Does Invisalign Work?
When most people hear what Invisalign promises, they are somethings slow to believe that it can actually deliver. Straighter teeth without pain or any metal bracket or wires?
Because Invisalign is relatively new, most people grew up either wearing those metal braces or seeing their friend wear the metal braces. Because of how much time and effort is put into the entire braces process, it can be difficult to believe that a few plastic trays can straighten teeth just as effectively. When it comes to answering the question, “Does Invisalign work?” there are a few factors that have to be taken into consideration.
Does Invisalign Work?
One of the most common stipulations about Invisalign is that the aligners only work for very minor issues. The truth is, however, that Invisalign can correct most of the minor, moderate, and even some of the severe issues that a set of metal braces can correct. Most of the more severe orthodontic problems aren’t actually solved by the braces themselves, but by other applications like spacers, expanders, or the dreaded headgear. Crowding, gaps, and even turned teeth can be corrected with Invisalign, often just as well as these issues can be corrected with brackets and wire.
There are now far more issues that can be addressed with Invisalign than when the aligners were first introduced. In the beginning, the aligners really were only able to treat a few problems, while most serious problems required more traditional treatments. Now, with attachments, movements, buttons, and even elastics, all of which can be applied to the aligner, orthodontists have many more options.
How Does Invisalign Work?
Unlike with traditional braces that use a wire to push or pull teeth into the most optimal alignment, Invisalign uses a series of plastic aligners to push the teeth into a better alignment. Another stipulation many orthodontists make while advising their patients about the difference between Invisalign and a more traditional treatment is that Invisalign usually takes longer than metal braces. Why? Because plastic just isn’t as strong as metal and the aligner system naturally progresses at a slower rate than metal braces.

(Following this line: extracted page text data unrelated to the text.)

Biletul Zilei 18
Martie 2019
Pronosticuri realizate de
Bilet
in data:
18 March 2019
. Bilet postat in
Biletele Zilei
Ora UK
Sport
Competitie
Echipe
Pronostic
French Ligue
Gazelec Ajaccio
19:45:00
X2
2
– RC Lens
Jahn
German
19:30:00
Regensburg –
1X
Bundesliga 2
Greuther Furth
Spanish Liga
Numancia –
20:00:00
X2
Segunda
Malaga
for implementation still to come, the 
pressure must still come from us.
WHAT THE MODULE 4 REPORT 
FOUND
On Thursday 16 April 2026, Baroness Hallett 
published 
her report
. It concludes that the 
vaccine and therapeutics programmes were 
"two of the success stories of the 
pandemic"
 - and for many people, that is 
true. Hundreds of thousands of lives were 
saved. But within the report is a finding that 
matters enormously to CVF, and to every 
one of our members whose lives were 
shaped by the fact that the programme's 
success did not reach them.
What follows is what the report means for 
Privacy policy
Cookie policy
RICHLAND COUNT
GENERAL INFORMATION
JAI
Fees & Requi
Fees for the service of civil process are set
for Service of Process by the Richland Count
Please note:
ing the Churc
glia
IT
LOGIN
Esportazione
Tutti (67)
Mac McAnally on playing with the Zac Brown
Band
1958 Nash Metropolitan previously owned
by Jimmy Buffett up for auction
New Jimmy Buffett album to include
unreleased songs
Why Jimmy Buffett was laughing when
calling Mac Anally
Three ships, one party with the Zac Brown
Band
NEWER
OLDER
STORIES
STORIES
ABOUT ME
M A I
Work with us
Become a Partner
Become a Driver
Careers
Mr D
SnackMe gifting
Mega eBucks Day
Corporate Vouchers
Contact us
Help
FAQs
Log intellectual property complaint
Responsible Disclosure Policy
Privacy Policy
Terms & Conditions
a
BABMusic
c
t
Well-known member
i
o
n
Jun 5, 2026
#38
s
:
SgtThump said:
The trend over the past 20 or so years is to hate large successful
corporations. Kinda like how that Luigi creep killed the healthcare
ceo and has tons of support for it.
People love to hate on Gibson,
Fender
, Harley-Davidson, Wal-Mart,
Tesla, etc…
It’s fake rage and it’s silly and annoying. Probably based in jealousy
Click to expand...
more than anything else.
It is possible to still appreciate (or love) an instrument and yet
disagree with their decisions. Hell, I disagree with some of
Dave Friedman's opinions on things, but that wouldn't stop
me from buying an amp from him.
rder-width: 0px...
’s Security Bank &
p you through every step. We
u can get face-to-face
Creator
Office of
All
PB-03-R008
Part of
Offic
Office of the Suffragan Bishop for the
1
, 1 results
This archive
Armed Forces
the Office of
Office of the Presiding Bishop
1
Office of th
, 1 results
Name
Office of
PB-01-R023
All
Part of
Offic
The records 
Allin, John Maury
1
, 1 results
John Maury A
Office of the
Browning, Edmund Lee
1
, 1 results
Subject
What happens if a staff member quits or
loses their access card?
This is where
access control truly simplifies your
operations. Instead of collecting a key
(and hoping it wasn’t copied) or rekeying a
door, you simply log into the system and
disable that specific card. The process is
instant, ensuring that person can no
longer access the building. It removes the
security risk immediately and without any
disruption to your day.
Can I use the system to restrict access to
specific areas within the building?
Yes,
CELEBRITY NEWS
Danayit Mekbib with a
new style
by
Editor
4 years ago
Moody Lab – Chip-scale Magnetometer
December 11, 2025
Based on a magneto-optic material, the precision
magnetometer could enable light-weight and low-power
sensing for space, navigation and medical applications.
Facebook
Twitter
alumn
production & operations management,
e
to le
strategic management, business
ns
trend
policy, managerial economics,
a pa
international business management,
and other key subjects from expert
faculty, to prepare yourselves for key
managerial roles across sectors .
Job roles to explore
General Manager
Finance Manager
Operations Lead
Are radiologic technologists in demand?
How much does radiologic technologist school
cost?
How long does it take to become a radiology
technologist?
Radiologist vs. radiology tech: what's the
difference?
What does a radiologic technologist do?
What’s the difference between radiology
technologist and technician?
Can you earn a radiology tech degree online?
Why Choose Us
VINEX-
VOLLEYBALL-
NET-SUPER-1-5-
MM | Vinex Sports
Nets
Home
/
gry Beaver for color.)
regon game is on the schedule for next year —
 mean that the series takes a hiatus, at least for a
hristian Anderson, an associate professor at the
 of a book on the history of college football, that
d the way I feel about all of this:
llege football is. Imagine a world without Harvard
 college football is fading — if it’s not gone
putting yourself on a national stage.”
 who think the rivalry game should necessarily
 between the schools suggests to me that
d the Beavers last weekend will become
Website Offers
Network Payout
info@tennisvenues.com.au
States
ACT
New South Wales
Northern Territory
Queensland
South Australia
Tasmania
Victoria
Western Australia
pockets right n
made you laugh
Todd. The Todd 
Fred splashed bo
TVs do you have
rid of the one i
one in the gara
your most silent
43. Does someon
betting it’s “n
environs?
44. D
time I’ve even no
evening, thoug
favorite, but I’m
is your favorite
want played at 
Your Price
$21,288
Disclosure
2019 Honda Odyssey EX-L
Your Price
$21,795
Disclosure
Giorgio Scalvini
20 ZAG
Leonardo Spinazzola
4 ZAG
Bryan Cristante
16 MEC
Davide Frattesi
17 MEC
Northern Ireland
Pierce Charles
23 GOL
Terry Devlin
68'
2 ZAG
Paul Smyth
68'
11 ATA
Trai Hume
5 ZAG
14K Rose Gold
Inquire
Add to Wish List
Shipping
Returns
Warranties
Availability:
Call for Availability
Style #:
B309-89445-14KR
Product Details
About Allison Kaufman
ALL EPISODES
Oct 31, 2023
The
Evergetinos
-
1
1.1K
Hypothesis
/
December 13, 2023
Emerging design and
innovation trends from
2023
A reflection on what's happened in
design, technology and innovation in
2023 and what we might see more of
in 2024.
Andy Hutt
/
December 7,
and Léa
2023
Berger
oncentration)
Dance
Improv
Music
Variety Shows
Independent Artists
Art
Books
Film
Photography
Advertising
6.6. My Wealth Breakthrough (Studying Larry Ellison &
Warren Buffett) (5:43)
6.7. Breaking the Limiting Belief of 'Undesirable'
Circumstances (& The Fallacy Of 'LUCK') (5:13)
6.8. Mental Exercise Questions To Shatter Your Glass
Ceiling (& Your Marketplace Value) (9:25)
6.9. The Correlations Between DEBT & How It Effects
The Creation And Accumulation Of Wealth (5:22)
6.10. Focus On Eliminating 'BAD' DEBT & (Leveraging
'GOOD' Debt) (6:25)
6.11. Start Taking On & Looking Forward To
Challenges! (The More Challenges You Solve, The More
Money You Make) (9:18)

This does actually have a number of positive benefits, however, including the fact that patients who choose Invisalign experience less discomfort than patients that choose braces. If the teeth are being pushed and pulled less, they will be less sore.
The aligners system itself provides a number of benefits, including the ability to take them out to brush teeth, eat, and to clean the trays themselves. They are also virtually invisible (hence the name), which can eliminate the self-consciousness a person wearing metal braces might feel about smiling or speaking. This is especially true of Invisalign teen systems, as teenagers often struggle with the hassle of wearing braces. Removing your braces just isn’t possible with traditional treatments, and the braces themselves can make it more difficult for the wearer to clean his teeth. Of course, using the right technique and even the special brushes provided to you by your dentist, can make keeping your teeth clean while wearing braces fairly easy.
Why Would Invisalign Fail?
One of the major downfalls of Invisalign is that it requires a very high level of patient compliance. Because a patient can take the trays out whenever they want, some patients forget to wear them or choose not to wear them for hours every day. Invisalign is most effective when it is worn for more than twenty-three hours every day. Patients that wear their aligners for twenty-two or fewer hours every day will not only see slower results, they may see no results at all. Enough time out of the trays during the day can undo any of the moving or shifting that the teeth have done while the aligners are worn.
Even people who have graduated from metal braces to plastic retainers will tell you that sometimes their retainers feel tight and uncomfortable when they put them on at the end of the day. That is because in less than twenty-four hours, the teeth have begun to shift back to their former positions, even years after the metal braces have been removed and the patient has been faithful about wearing his retainer.
If a person does not wear the Invisalign aligners for the vast majority of their day, they will begin to see slower and slower, and then no results at all. Aligners should only be taken out to eat and to brush and floss the teeth. Patients who have a hard time complying with this rule might be better off choosing metal braces, which cannot be taken out—though those patients usually do also have trouble complying with dietary restrictions and a cleaning routine. A better plan of action is to become the sort of patient who does comply with the rules given to you by your orthodontist.
Invisalign vs. Metal Braces: Which Works Better?
If your orthodontist believes that either Invisalign or metal braces will solve your alignment issues, picking a system will probably come down to how willing you are to comply with the rules of Invisalign. The treatments are close in price, and while braces may solve some problems faster than Invisalign will, the promise of less discomfort and the ability to remove the trays for cleaning and eating is very attractive to most patients and usually makes up for any slight discrepancies there may be in price.